Police open road near Co-op Refinery

After a week of traffic restrictions, a road running alongside the Co-op Refinery Complex is again open to all motorists.


After a week of traffic restrictions, a road running alongside the Co-op Refinery Complex is again open to all motorists.

In a media release issued early Friday morning, police announced officers are no longer limiting the flow of vehicles along 9th Avenue North from Winnipeg Street to McDonald Street.

The stretch of 9th Avenue N. between Winnipeg Street and McDonald Street is re-opened to the public in Regina on Friday, Feb. 14, 2020.TROY FLEECE / Regina Leader-Post

In his first media availability in two weeks, Regina Police Chief Evan Bray reiterated his position that the police service needed to balance its response “in a way that … wouldn’t escalate the situation.”

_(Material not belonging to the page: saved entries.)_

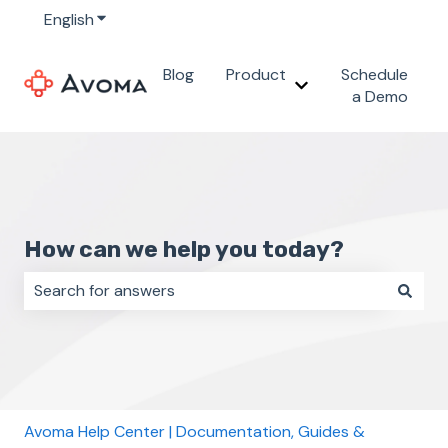
English
Show submenu for translations
Blog
Product
Schedule
Show submenu for 
a Demo
How can we help you today?
There are no suggestions because the search field i
Avoma Help Center | Documentation, Guides &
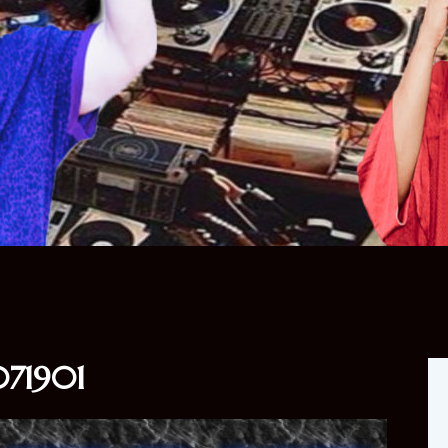
71901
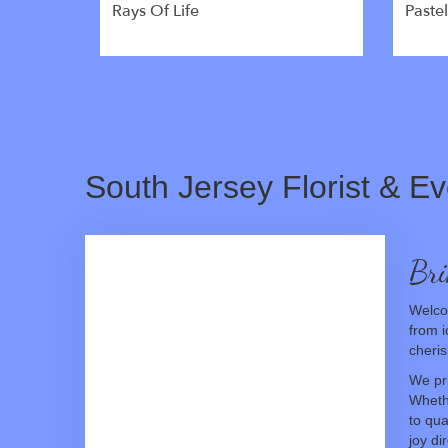
Rays Of Life
Paste
South Jersey Florist & Ev
Bri
Welcom
from i
cheris
We pri
Wheth
to qua
joy di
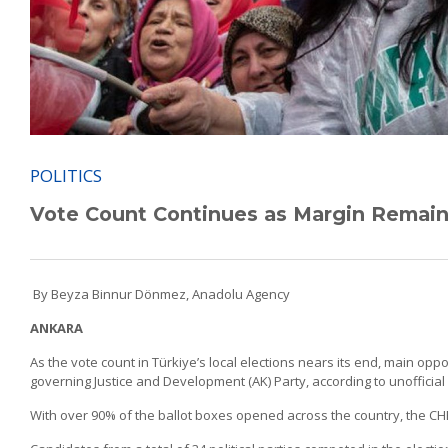
POLITICS
Vote Count Continues as Margin Remains 
By Beyza Binnur Dönmez, Anadolu Agency
ANKARA
As the vote count in Türkiye’s local elections nears its end, main opp
governing Justice and Development (AK) Party, according to unofficial 
With over 90% of the ballot boxes opened across the country, the CHP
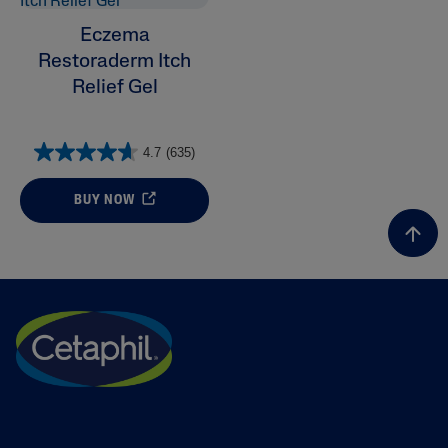
Eczema
Restoraderm Itch
Relief Gel
4.7
(635)
BUY NOW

Bray said the RPS “took some tactical approaches as we moved through the last couple of weeks that limited the number of cars in there, that limited the number of people in there, and when we got to the point where felt like we could take control over a segment of road that would allow not only the free access to the upgrader site but also — equally important — allow Unifor to exercise their rights, the court order allowed them to stop vehicles for up to 10 minutes and so we wanted to create a space for that to happen but where blockades didn’t exist.”

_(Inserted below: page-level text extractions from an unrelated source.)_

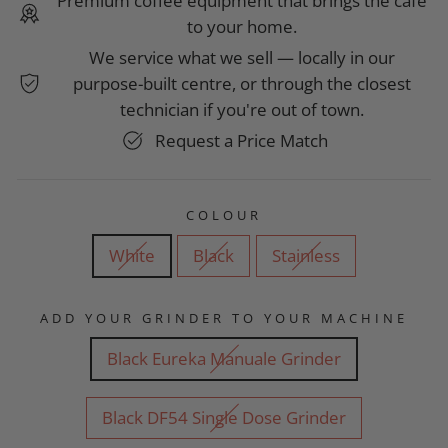
Premium coffee equipment that brings the café
to your home.
We service what we sell — locally in our
purpose-built centre, or through the closest
technician if you're out of town.
Request a Price Match
COLOUR
White
Black
Stainless
ADD YOUR GRINDER TO YOUR MACHINE
Black Eureka Manuale Grinder
Black DF54 Single Dose Grinder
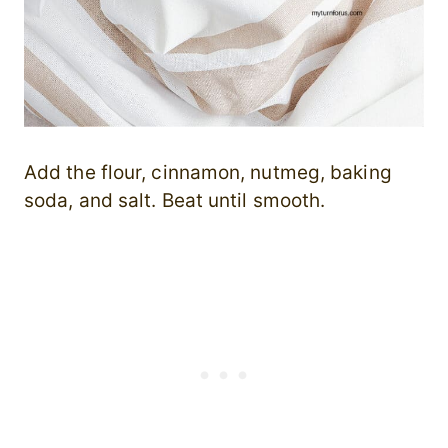
Add the flour, cinnamon, nutmeg, baking
soda, and salt. Beat until smooth.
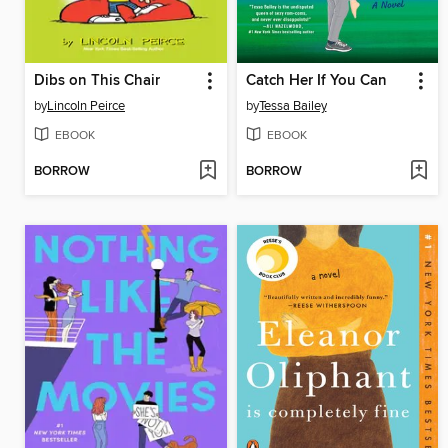
Dibs on This Chair
Catch Her If You Can
by
Lincoln Peirce
by
Tessa Bailey
EBOOK
EBOOK
BORROW
BORROW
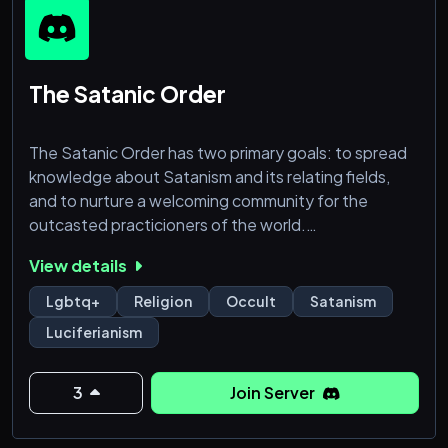
-. Daily self care reminders
The Satanic Order
The Satanic Order has two primary goals: to spread
knowledge about Satanism and its relating fields,
and to nurture a welcoming community for the
outcasted practicioners of the world.
View details
We accept all non-extremist practices into this
space, and through our division structure aim to give
Lgbtq+
Religion
Occult
Satanism
all members a pleasant experience and a place to call
Luciferianism
home. We do not affiliate with any denomination of
Satanism: we aim to spread knowledge about all, as
we believe that giv
3
Join Server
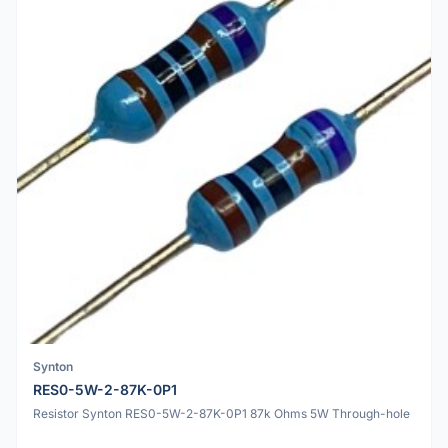
Synton
RES0-5W-2-87K-0P1
Resistor Synton RES0-5W-2-87K-0P1 87k Ohms 5W Through-hole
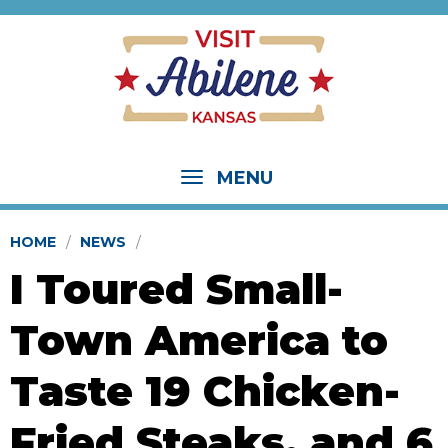
MENU
HOME
NEWS
I Toured Small-
Town America to
Taste 19 Chicken-
Fried Steaks, and 6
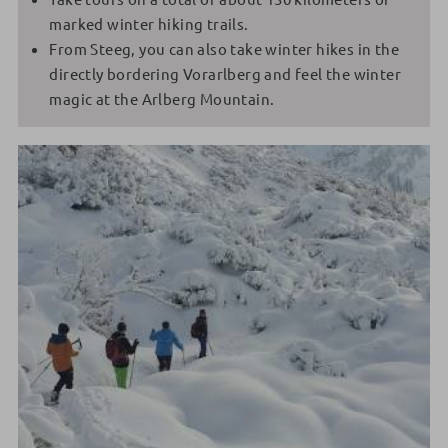
marked winter hiking trails.
From Steeg, you can also take winter hikes in the
directly bordering Vorarlberg and feel the winter
magic at the Arlberg Mountain.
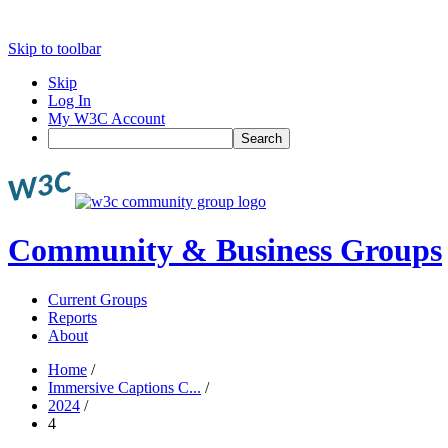
Skip to toolbar
Skip
Log In
My W3C Account
Search
Community & Business Groups
Current Groups
Reports
About
Home
/
Immersive Captions C...
/
2024
/
4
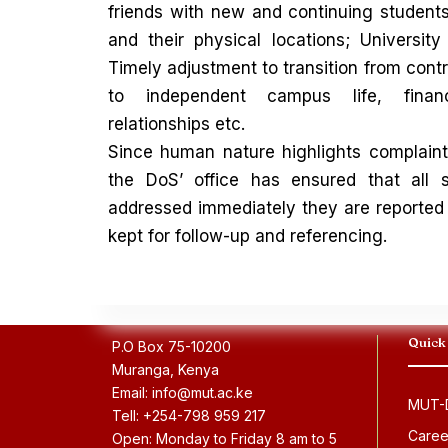
friends with new and continuing studen
and their physical locations; University 
Timely adjustment to transition from contro
to independent campus life, fina
relationships etc.
Since human nature highlights complaint
the DoS’ office has ensured that all s
addressed immediately they are reported
kept for follow-up and referencing.
Quick
P.O Box 75-10200
Muranga, Kenya
Email: info@mut.ac.ke
MUT-D
Tell: +254-798 959 217
Caree
Open: Monday to Friday 8 am to 5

On the night of Feb. 6, police parked cruisers at main intersections near the CRC and maintained the closure into Friday, allowing Co-op fuel trucks to pass through a police checkpoint as officers checked the drivers’ names.

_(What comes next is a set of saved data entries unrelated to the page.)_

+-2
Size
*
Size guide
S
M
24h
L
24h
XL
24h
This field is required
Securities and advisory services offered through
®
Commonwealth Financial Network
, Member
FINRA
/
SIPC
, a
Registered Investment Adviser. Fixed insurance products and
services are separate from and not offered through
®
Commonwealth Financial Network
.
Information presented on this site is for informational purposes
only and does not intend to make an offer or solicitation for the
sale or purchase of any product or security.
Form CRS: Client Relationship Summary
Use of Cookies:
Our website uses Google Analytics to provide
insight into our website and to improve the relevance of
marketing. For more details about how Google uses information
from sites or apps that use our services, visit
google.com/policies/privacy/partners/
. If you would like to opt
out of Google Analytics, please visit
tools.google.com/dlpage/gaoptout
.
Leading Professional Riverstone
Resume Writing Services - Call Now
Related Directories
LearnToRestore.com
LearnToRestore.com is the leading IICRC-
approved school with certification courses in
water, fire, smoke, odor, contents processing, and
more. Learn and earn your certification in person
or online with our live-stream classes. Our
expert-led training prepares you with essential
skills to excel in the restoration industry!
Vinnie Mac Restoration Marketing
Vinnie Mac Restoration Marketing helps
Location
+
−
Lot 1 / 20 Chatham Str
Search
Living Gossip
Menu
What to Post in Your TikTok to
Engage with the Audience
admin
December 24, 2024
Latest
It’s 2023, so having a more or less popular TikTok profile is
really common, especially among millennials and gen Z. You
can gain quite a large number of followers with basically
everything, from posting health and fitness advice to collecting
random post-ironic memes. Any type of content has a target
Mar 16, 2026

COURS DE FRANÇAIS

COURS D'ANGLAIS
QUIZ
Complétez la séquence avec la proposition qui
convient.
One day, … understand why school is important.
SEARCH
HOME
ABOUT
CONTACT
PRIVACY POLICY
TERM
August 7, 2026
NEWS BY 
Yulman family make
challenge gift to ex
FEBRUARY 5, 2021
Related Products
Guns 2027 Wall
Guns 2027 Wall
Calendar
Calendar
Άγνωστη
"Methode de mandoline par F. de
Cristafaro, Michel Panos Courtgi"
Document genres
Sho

“Vehicles not related to the operation of the businesses in the area will not be permitted,” the Regina Police Service (RPS) said in its release, adding the closure was needed to “make the site safe and remove materials (that) could potentially be used to create an illegal barrier.”

The labour dispute between Co-op and Unifor Local 594 escalated on Jan. 20 when national union boss Jerry Dias vowed to block any trucks or replacement workers from the refinery.While pensions were the main sticking point in negotiations, the barricade became the focus of the lock-out, with Co-op refusing to meet at the bargaining table until the blockade was removed. The barricade also stood in the way of Moe’s offer to appoint a special mediator, which he followed through with on Wednesday.

The blockades were called illegal by Federated Co-operatives Ltd., Regina Mayor Michael Fougere and Bray. 

Earlier in the week, a Regina judge fined Unifor 594 $250,000 for contempt of court and ordered community service for one member of the local executive. In a decision released on Wednesday, Justice Neil Robertson of Regina’s Court of Queen’s Bench found repeated breaches of a December court injunction limiting delays at the refinery gates. He called the evidence “overwhelming.”